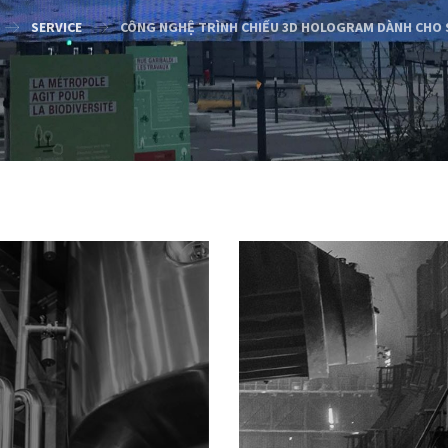
SERVICE
CÔNG NGHỆ TRÌNH CHIẾU 3D HOLOGRAM DÀNH CHO 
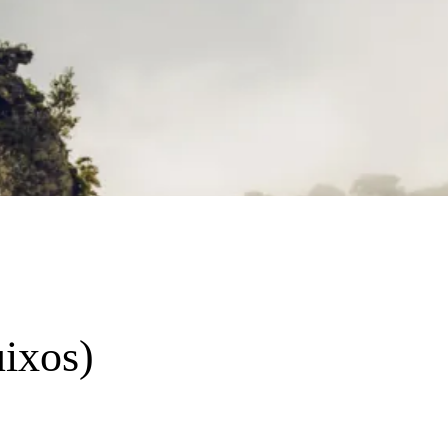
ixos)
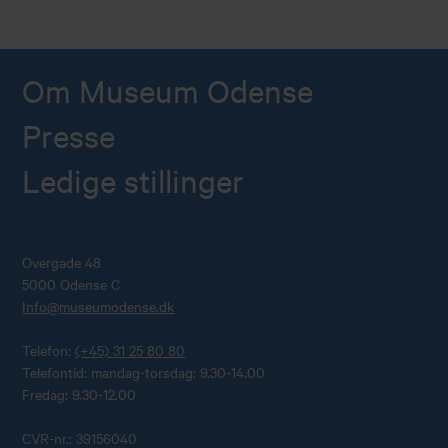
Om Museum Odense
Presse
Ledige stillinger
Overgade 48
5000 Odense C
Info@museumodense.dk
Telefon:
(+45) 31 25 80 80
Telefontid: mandag-torsdag: 9.30-14.00
Fredag: 9.30-12.00
CVR-nr.: 39156040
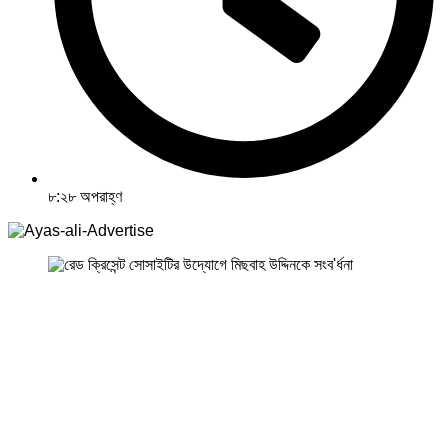
৮:২৮ অপরাহ্ণ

════════════════

Leave every picture out. Retype the remaining data exactly.

The completed task:
SERVICE
CÔNG NGHỆ TRÌNH CHIẾU 3D HOLOGRAM DÀNH CHO 
ixos)
Om Museum Odense
Presse
Ledige stillinger
Overgade 48
5000 Odense C
Info@museumodense.dk
Telefon:
(+45) 31 25 80 80
Telefontid: mandag-torsdag: 9.30-14.00
Fredag: 9.30-12.00
CVR-nr.: 39156040
৮:২৮ অপরাহ্ণ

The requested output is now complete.